* Information supplied
- - - - -
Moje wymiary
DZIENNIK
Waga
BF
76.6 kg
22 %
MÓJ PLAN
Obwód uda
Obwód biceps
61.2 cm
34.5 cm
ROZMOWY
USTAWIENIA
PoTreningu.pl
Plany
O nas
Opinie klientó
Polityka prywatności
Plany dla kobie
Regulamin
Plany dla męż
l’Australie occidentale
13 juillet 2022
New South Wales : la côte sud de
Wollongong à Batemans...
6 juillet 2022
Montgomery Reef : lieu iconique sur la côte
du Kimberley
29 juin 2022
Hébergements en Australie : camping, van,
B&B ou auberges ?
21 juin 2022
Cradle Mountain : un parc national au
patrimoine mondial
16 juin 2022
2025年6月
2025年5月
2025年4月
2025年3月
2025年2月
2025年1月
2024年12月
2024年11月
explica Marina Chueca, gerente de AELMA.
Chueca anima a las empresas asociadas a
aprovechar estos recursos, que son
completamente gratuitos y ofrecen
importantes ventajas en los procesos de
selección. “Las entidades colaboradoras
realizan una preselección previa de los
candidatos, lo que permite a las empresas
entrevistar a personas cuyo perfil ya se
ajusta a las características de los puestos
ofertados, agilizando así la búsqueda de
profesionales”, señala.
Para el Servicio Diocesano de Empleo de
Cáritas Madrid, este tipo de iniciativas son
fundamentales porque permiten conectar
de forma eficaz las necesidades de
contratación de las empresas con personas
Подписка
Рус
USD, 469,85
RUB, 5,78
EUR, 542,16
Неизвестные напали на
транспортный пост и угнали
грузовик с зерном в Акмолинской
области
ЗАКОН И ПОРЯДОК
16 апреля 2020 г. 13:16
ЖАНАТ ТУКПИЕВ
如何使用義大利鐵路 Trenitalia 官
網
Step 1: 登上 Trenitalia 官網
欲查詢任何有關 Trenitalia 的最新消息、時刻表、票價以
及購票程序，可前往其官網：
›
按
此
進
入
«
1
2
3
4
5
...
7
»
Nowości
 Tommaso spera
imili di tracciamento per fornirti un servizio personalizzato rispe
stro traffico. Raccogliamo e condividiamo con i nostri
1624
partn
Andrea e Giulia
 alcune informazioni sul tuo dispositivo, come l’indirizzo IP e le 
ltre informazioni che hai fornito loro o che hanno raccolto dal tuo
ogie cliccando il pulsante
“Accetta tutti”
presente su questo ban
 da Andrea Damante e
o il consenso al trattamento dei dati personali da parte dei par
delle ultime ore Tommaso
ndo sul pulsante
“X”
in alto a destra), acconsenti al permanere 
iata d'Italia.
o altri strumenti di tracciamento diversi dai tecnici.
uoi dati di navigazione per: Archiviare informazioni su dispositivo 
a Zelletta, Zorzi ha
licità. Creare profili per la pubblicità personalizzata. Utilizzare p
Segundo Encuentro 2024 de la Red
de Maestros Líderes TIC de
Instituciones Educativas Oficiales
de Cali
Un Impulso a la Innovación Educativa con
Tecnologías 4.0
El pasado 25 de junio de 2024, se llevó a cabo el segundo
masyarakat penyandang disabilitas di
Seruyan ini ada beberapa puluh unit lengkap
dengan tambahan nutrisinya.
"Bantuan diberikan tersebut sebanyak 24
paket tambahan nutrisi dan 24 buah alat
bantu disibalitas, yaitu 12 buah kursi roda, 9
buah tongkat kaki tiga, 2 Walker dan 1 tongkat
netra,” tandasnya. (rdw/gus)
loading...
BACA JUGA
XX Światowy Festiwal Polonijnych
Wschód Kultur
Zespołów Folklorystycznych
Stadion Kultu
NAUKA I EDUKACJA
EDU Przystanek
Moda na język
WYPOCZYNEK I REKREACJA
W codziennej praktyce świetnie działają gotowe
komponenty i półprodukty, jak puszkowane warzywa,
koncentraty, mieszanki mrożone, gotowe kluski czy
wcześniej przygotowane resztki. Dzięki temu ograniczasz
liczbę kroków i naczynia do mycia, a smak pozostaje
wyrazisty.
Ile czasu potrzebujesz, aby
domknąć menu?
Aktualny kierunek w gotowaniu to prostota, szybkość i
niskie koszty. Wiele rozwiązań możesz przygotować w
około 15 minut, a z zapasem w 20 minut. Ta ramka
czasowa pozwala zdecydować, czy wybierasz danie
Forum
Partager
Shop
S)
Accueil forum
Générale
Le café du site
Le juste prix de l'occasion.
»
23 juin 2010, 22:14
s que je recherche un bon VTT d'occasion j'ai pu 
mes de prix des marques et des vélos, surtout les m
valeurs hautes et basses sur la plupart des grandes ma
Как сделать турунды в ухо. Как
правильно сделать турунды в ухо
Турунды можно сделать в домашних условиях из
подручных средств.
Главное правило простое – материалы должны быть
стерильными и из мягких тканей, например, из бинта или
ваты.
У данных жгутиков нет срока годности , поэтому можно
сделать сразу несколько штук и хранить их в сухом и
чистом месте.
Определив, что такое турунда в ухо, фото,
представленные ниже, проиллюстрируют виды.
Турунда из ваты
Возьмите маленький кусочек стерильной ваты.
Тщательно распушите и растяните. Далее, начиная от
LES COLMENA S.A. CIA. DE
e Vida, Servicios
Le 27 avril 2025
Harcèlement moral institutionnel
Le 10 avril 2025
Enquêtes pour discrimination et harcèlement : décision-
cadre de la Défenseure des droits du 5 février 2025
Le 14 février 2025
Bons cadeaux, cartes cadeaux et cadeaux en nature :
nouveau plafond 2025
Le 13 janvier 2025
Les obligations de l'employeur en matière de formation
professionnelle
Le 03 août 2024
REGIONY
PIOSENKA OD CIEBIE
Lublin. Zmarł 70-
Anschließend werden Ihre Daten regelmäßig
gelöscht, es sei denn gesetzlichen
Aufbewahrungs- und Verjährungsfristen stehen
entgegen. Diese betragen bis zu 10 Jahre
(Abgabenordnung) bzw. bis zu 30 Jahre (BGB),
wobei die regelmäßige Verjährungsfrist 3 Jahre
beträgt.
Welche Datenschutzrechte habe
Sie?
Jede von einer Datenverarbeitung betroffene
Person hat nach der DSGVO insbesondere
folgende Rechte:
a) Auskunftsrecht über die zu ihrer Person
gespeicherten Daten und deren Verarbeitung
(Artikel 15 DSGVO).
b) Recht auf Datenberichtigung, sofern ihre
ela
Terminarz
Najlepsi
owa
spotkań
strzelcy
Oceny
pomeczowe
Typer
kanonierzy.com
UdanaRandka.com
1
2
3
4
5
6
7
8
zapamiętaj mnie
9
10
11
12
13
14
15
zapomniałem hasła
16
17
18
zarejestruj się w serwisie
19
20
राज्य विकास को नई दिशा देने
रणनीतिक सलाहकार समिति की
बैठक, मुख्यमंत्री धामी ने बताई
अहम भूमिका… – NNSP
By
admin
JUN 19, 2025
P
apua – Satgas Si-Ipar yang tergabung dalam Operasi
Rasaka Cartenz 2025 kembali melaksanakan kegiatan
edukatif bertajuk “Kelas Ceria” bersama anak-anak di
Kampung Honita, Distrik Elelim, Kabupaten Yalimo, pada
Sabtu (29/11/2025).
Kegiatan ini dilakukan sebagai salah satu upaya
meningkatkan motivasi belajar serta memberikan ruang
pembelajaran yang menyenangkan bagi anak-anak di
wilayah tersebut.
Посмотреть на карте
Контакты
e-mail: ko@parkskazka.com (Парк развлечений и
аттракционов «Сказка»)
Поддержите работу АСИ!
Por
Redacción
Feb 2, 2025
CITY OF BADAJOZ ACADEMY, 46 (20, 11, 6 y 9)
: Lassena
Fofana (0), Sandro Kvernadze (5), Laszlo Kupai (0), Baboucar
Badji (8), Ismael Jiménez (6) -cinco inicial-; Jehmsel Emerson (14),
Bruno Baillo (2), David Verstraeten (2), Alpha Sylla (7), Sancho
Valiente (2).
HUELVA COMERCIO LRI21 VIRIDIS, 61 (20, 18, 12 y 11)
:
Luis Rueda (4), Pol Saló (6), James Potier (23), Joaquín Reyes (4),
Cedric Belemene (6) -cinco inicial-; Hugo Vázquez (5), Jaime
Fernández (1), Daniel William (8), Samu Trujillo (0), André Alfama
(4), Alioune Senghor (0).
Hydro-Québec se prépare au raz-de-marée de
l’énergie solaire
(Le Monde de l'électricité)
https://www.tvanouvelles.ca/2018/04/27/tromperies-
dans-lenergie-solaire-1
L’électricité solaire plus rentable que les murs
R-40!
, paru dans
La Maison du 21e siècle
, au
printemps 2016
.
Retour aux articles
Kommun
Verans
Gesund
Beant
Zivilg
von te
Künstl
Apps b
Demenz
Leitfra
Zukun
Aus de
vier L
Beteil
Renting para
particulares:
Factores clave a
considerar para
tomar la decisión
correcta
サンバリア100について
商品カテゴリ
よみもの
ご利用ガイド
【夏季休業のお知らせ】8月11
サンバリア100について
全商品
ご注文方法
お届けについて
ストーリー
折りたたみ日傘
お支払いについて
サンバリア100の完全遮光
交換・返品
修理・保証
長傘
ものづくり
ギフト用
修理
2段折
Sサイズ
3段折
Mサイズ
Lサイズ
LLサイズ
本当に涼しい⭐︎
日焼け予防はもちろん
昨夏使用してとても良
- - - - -
* Aim of the task
Starting at the line above that contains "16 juin 2022", repeat each line exactly up to and including the line that contains "alcune informazioni sul", and stop there.

* Expected output
16 juin 2022
2025年6月
2025年5月
2025年4月
2025年3月
2025年2月
2025年1月
2024年12月
2024年11月
explica Marina Chueca, gerente de AELMA.
Chueca anima a las empresas asociadas a
aprovechar estos recursos, que son
completamente gratuitos y ofrecen
importantes ventajas en los procesos de
selección. “Las entidades colaboradoras
realizan una preselección previa de los
candidatos, lo que permite a las empresas
entrevistar a personas cuyo perfil ya se
ajusta a las características de los puestos
ofertados, agilizando así la búsqueda de
profesionales”, señala.
Para el Servicio Diocesano de Empleo de
Cáritas Madrid, este tipo de iniciativas son
fundamentales porque permiten conectar
de forma eficaz las necesidades de
contratación de las empresas con personas
Подписка
Рус
USD, 469,85
RUB, 5,78
EUR, 542,16
Неизвестные напали на
транспортный пост и угнали
грузовик с зерном в Акмолинской
области
ЗАКОН И ПОРЯДОК
16 апреля 2020 г. 13:16
ЖАНАТ ТУКПИЕВ
如何使用義大利鐵路 Trenitalia 官
網
Step 1: 登上 Trenitalia 官網
欲查詢任何有關 Trenitalia 的最新消息、時刻表、票價以
及購票程序，可前往其官網：
›
按
此
進
入
«
1
2
3
4
5
...
7
»
Nowości
 Tommaso spera
imili di tracciamento per fornirti un servizio personalizzato rispe
stro traffico. Raccogliamo e condividiamo con i nostri
1624
partn
Andrea e Giulia
 alcune informazioni sul tuo dispositivo, come l’indirizzo IP e le 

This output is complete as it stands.